BIATHLON: Norwegian biathlete Ole Einar Bjoerndalen has made a mockery of his 40 years to equal the record for Winter Olympic medals when victory in the sprint in Sochi took him to 12 for his career.
BIATHLON: Norwegian biathlete Ole Einar Bjoerndalen has made a mockery of his 40 years to equal the record for Winter Olympic medals when victory in the sprint in Sochi took him to 12 for his career.
The veteran went level with compatriot Bjorn Daehlie, who also gathered 12 medals in his Olympic Cross Country career, and he also became the oldest gold medallist in an individual event in Games history.
Bjoerndalen finished in 24 minutes, 33.5 seconds ahead of Austria's Dominik Landertinger, in 24:34.8, and Jaroslav Soukup of the Czech Republic, who clocked 24:39.2.
It was Bjoerndalen's seventh Olympic gold to add to his four silver and one bronze and was achieved in his sixth Olympic Games.
The man nicknamed "The Cannibal" has also devoured 19 World Championship titles and his performance on Saturday put his critics firmly in their place after he was written off four years ago.
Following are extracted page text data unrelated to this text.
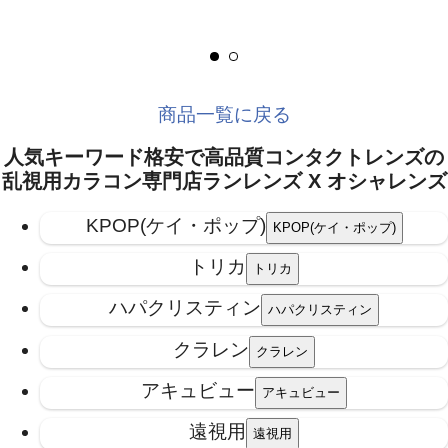
商品一覧に戻る
人気キーワード
格安で高品質コンタクトレンズの
乱視用カラコン専門店ランレンズ X オシャレンズ
KPOP(ケイ・ポップ)
トリカ
ハパクリスティン
クラレン
アキュビュー
遠視用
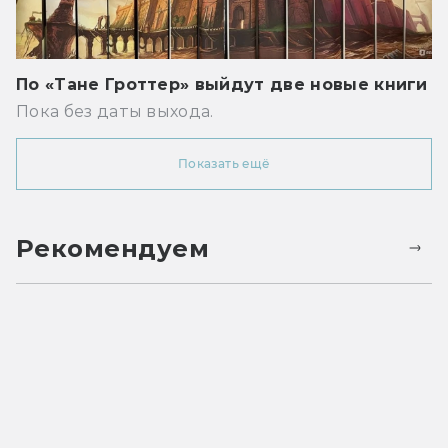
По «Тане Гроттер» выйдут две новые книги
Пока без даты выхода.
Показать ещё
Рекомендуем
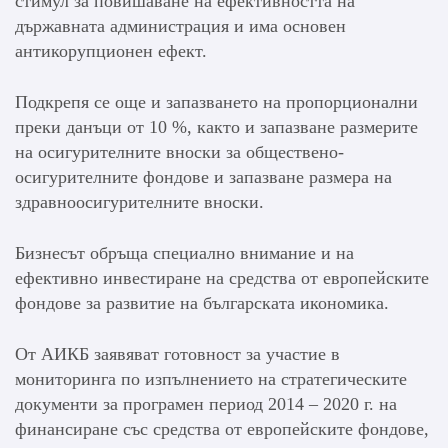
стимул за повишаване на ефективността на
държавната администрация и има основен
антикорупционен ефект.
Подкрепя се още и запазването на пропорционални
преки данъци от 10 %, както и запазване размерите
на осигурителните вноски за обществено-
осигурителните фондове и запазване размера на
здравноосигурителните вноски.
Бизнесът обръща специално внимание и на
ефективно инвестиране на средства от европейските
фондове за развитие на българската икономика.
От АИКБ заявяват готовност за участие в
мониторинга по изпълнението на стратегическите
документи за програмен период 2014 – 2020 г. на
финансиране със средства от европейските фондове,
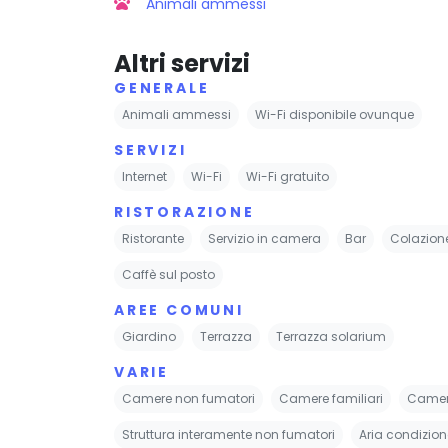
Animali ammessi
Altri servizi
GENERALE
Animali ammessi
Wi-Fi disponibile ovunque
SERVIZI
Internet
Wi-Fi
Wi-Fi gratuito
RISTORAZIONE
Ristorante
Servizio in camera
Bar
Colazion
Caffè sul posto
AREE COMUNI
Giardino
Terrazza
Terrazza solarium
VARIE
Camere non fumatori
Camere familiari
Camere
Struttura interamente non fumatori
Aria condizio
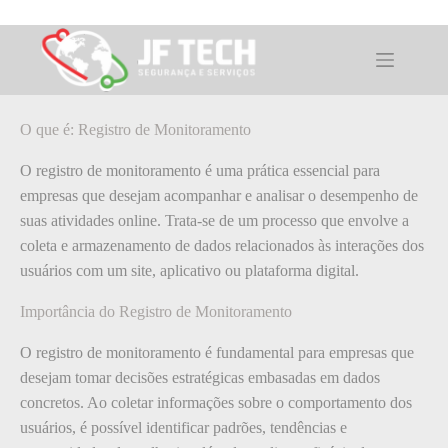
Pular
para
o
O que é: Registro de Monitoramento
conteúdo
O que é: Registro de Monitoramento
O registro de monitoramento é uma prática essencial para
empresas que desejam acompanhar e analisar o desempenho de
suas atividades online. Trata-se de um processo que envolve a
coleta e armazenamento de dados relacionados às interações dos
usuários com um site, aplicativo ou plataforma digital.
Importância do Registro de Monitoramento
O registro de monitoramento é fundamental para empresas que
desejam tomar decisões estratégicas embasadas em dados
concretos. Ao coletar informações sobre o comportamento dos
usuários, é possível identificar padrões, tendências e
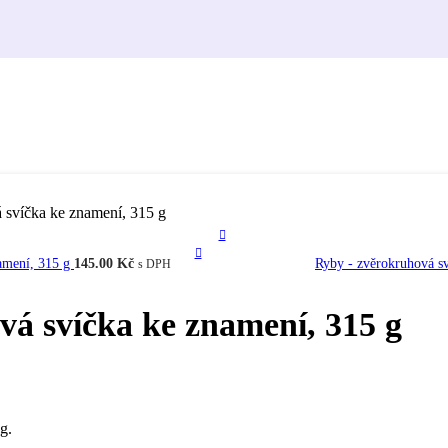
 svíčka ke znamení, 315 g
namení, 315 g
145.00
Kč
Ryby - zvěrokruhová s
s DPH
á svíčka ke znamení, 315 g
g.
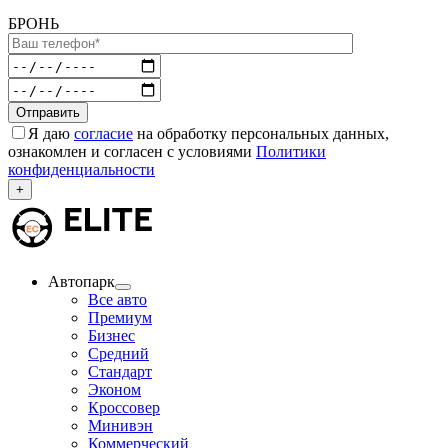
БРОНЬ
Я даю
согласие
на обработку персональных данных,
ознакомлен и согласен с условиями
Политики
конфиденциальности
+
Автопарк
Все авто
Премиум
Бизнес
Средний
Стандарт
Эконом
Кроссовер
Минивэн
Коммерческий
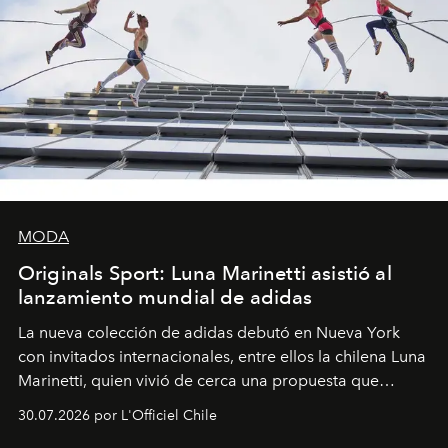
MODA
Originals Sport: Luna Marinetti asistió al
lanzamiento mundial de adidas
La nueva colección de adidas debutó en Nueva York
con invitados internacionales, entre ellos la chilena Luna
Marinetti, quien vivió de cerca una propuesta que
fusiona moda y rendimiento.
30.07.2026 por L'Officiel Chile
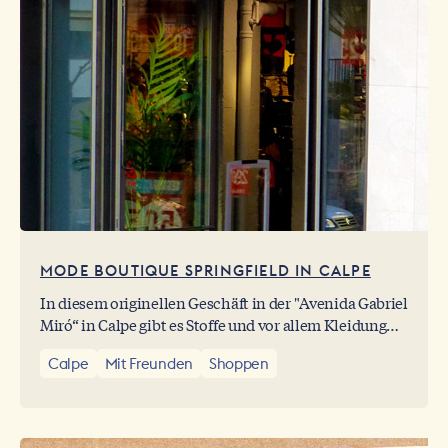
MODE BOUTIQUE SPRINGFIELD IN CALPE
In diesem originellen Geschäft in der "Avenida Gabriel
Miró“ in Calpe gibt es Stoffe und vor allem Kleidung
jeder Art, sei es in einem urbanen Stil oder eher casual,
Calpe
Mit Freunden
Shoppen
sodass jeder Modefan das findet, was ihm und seinem
Stil am meisten entspricht.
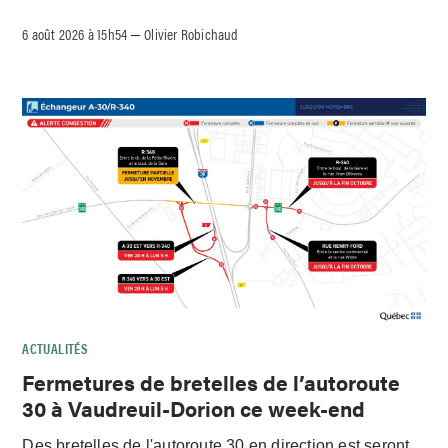
6 août 2026 à 15h54
Olivier Robichaud
–
ACTUALITÉS
Fermetures de bretelles de l’autoroute
30 à Vaudreuil-Dorion ce week-end
Des bretelles de l'autoroute 30 en direction est seront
Despite winning a lone gold in Vancouver in 2010 in the relay event, he had swept four gold in four events in Salt Lake City eight years earlier.
France's Martin Fourcade, the leader of the overall World Cup standings, endured another miserable Olympic experience with the 25-year-old down in sixth place.
Fourcade, 25, is a five-time world championship gold medallist and two-time overall World Cup champion who is comfortably on his way to a third title.
But his only Olympic medal so far is a silver from the mass start race in Vancouver.